Droits d’urgente considération : le peuple uruguayen devrait s’exprimer par référendum contre le néolibéralisme

18/03/2022 |

Par Radio Mundo Real

L'Uruguay a recours à un référendum pour abroger partiellement une loi adoptée en un temps record et qui affecte les droits fondamentaux

Edgardo Mattioli, Radio Mundo Real.

Le 8 juillet 2020, au milieu de la pandémie de COVID-19, le Sénat uruguayen a approuvé la loi nº 19.889, loi d’urgente considération (LUC), projet présenté par le gouvernement de coalition de droite, présidé par Luis Lacalle Pou. Le caractère d’« urgente considération » signifiait que le contenu de la loi devait être examiné dans un délai maximum de 90 jours entre les deux Chambres du Parlement. Au cours de cette période, de forts changements ont été approuvés dans les domaines de la sécurité et du renseignement, du logement, de l’éducation, de l’accès aux terres productives, du travail, de l’économie, des entreprises publiques, de la criminalisation du droit de grève et de manifestation.

La version originale de la LUC contenait 502 articles, modifiés seulement superficiellement au Sénat et à la Chambre des députés. La loi actuellement en vigueur, compte 476 articles. Les mouvements sociaux, les syndicats, les coopératives, les écologistes et les féministes, organisées et organisés au sein de l’Intersocial, ont analysé, avec le Front large, quels articles devraient être abrogés en priorité, car ils promeuvent une réforme substantielle du rôle de l’État et menacent l’exercice des droits.

La version originale de la LUC contenait 502 articles, modifiés seulement superficiellement au Sénat et à la Chambre des députés. La loi adoptée et actuellement en vigueur en compte 476. Mouvements sociaux, syndicats, coopératives, écologistes et féministes, organisées et organisés au sein de l’Intersocial, ont analysé avec le Front large quels articles devraient être abrogés en priorité, car ils représentent une réforme substantielle du rôle de l’État et menacent l’exercice des droits.

Ces secteurs ont décidé l’abrogation de 135 articles et ont organisé une forte campagne de collecte de signatures pour un référendum. Ils ont réalisé la prouesse de collecter près de 800 000 signatures pendant la pandémie et, par conséquent, le référendum aura finalement lieu le dimanche 27 mars, au cours duquel la population uruguayenne décidera de révoquer ou non ces 135 articles.

Ce texte rappelle les principaux arguments qui ont conduit au choix de l’abrogation de ces 135 articles. En outre, il reconstruit le processus d’articulation des organisations sociales qui a permis la collecte des signatures et, surtout, l’ouverture du débat avec la population et la demande de plus de temps pour mieux comprendre le contenu de cette loi qui a été approuvée en un temps record et qui affecte les droits fondamentaux de la population.

Prendre position

Douze jours après sa prise de fonction, le 13 mars 2020, Lacalle Pou a annoncé que la covid-19 était arrivée en Uruguay. Avec l’urgence sanitaire déclarée et sans quarantaine obligatoire, les décisions politiques concernant la pandémie seraient marquées par des appels néolibéraux à la « liberté responsable » et aux soins individuels. Les taux de chômage et de pauvreté ont augmenté rapidement, les cuisines et les cantines populaires se sont multipliées sur les places et dans les quartiers, et en l’absence de réponse de l’État, le tissu de l’organisation sociale a repris avec des articulations telles que l’Intersocial ainsi que des revendications pour le gouvernement.

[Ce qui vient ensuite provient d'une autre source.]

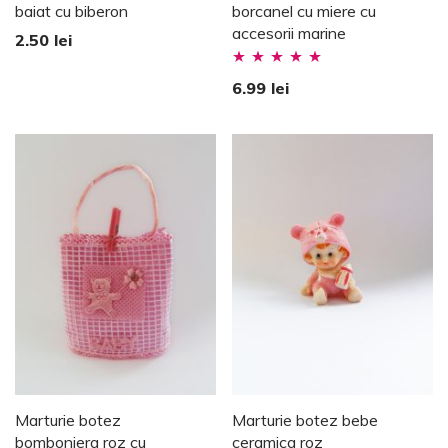
baiat cu biberon
borcanel cu miere cu
accesorii marine
2.50
lei
Evaluat la
6.99
lei
5.00
stele din
5
Marturie botez
Marturie botez bebe
bomboniera roz cu
ceramica roz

L’Intersocial est composée de la centrale syndicale PIT-CNT, avec la Fédération des étudiants universitaires d’Uruguay (FEUU), la Fédération uruguayenne des coopératives d’habitation en aide mutuelle (FUCVAM), la REDES-Amis de la Terre, l’Intersocial féministe et au moins 20 autres organisations. Après plusieurs réunions hebdomadaires, un accord a été trouvé sur 12 demandes et propositions à présenter au gouvernement de Lacalle Pou, parmi lesquelles se distinguent un revenu d’urgence provisoire pour assurer un revenu minimum pour tous, le contrôle des prix des aliments du panier alimentaire de base et le soutien aux petites et moyennes entreprises touchées par la crise sanitaire et économique. L’Intersocial a été reprise comme un espace d’articulation, qui allait bientôt commencer à « prendre position » face au débat sur la LUC entamé par le Parlement.

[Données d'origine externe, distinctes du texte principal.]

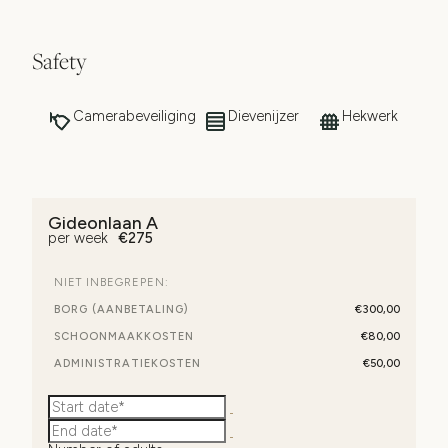
Safety
Camerabeveiliging
Dievenijzer
Hekwerk
Gideonlaan A
per week
€
275
NIET INBEGREPEN:
BORG (AANBETALING)
€300,00
SCHOONMAAKKOSTEN
€80,00
ADMINISTRATIEKOSTEN
€50,00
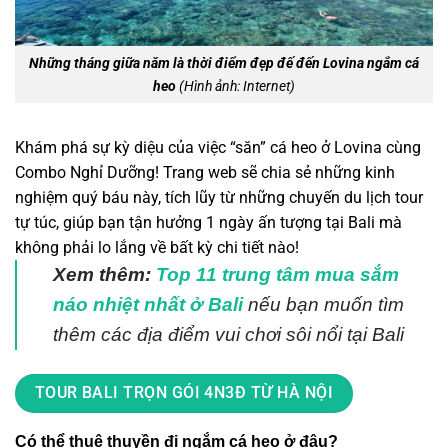
Những tháng giữa năm là thời điểm đẹp đế đến Lovina ngắm cá
heo
(Hình ảnh: Internet)
Khám phá sự kỳ diệu của việc “săn” cá heo ở Lovina cùng
Combo Nghỉ Dưỡng! Trang web sẽ chia sẻ những kinh
nghiệm quý báu này, tích lũy từ những chuyến du lịch tour
tự túc, giúp bạn tận hưởng 1 ngày ấn tượng tại Bali mà
không phải lo lắng về bất kỳ chi tiết nào!
Xem thêm:
Top 11 trung tâm mua sắm
náo nhiệt nhất ở Bali
nếu bạn muốn tìm
thêm các địa điểm vui chơi sôi nổi tại Bali
TOUR BALI TRỌN GÓI 4N3Đ TỪ HÀ NỘI
Có thể thuê thuyền đi ngắm cá heo ở đâu?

Les organisations ont pu lire et analyser les 502 articles de la LUC un mois et demi avant l’adoption du projet de loi au Sénat. Malgré les difficultés, ils ont demandé des auditions devant la Commission parlementaire spéciale, qui n’a donné à chaque organisation que 15 minutes pour présenter les arguments contraires aux différents aspects couverts par la loi. En participant à ce mécanisme « nous démontrons la faible qualité de la discussion qui a eue lieu sur la LUC, en ne nous accordant que quelques minutes malgré la densité que ces discussions devraient avoir pour de telles décisions structurelles sur l’éducation, les règles fiscales, le blanchiment d’argent, la politique énergétique, la sécurité », explique Valeria Caggiano, porte-parole de l’Intersocial féministe.

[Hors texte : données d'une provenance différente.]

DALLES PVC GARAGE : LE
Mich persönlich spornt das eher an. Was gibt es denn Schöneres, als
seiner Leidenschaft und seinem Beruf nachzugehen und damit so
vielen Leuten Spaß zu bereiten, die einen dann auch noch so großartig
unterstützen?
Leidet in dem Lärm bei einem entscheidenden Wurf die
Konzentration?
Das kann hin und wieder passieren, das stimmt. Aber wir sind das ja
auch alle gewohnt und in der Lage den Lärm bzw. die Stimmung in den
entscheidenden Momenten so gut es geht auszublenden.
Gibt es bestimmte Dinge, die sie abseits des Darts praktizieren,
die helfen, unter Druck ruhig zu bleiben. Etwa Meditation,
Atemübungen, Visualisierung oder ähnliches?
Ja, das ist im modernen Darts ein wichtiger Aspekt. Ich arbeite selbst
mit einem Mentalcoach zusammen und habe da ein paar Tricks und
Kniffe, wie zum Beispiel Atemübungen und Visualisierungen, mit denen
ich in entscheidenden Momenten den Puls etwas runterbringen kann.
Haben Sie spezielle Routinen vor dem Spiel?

Pour Tamara García, militante syndicale et féministe, le temps et la forme de cette loi « violent le processus démocratique ». « Le problème est la façon dont elle est légiférée et nous, en tant que citoyens, nous avons le droit d’intervenir et de manifester nos divergences dans tous les espaces, tous les jours », a-t-elle déclaré.

Une fois la LUC approuvée, prévoyant les conséquences qu’elle aurait, l’Intersocial a décidé de demander un référendum commun, acceptant le fait qu’« aucune force seule ne pouvait entreprendre la tâche de recueillir des signatures pour rendre possible cette procédure. Dès le départ, l’idée était de promouvoir ce mécanisme avec un processus d’articulation sociale forte », a souligné Caggiano.

Des organisations telles que REDES-AT et Nous Sommes le Quartier [Somos Bairro], avec le collectif Plus d’Égalité [Más igualdad] ont travaillé avec l’Intersocial féministe pour identifier les articles pour lesquels l’abrogation sera proposée, « sur la base de la compilation de ce que les organisations signalaient comme problématique au Parlement et dans l’opinion publique », a expliqué Natalia Carrau, membre des Amis de la Terre.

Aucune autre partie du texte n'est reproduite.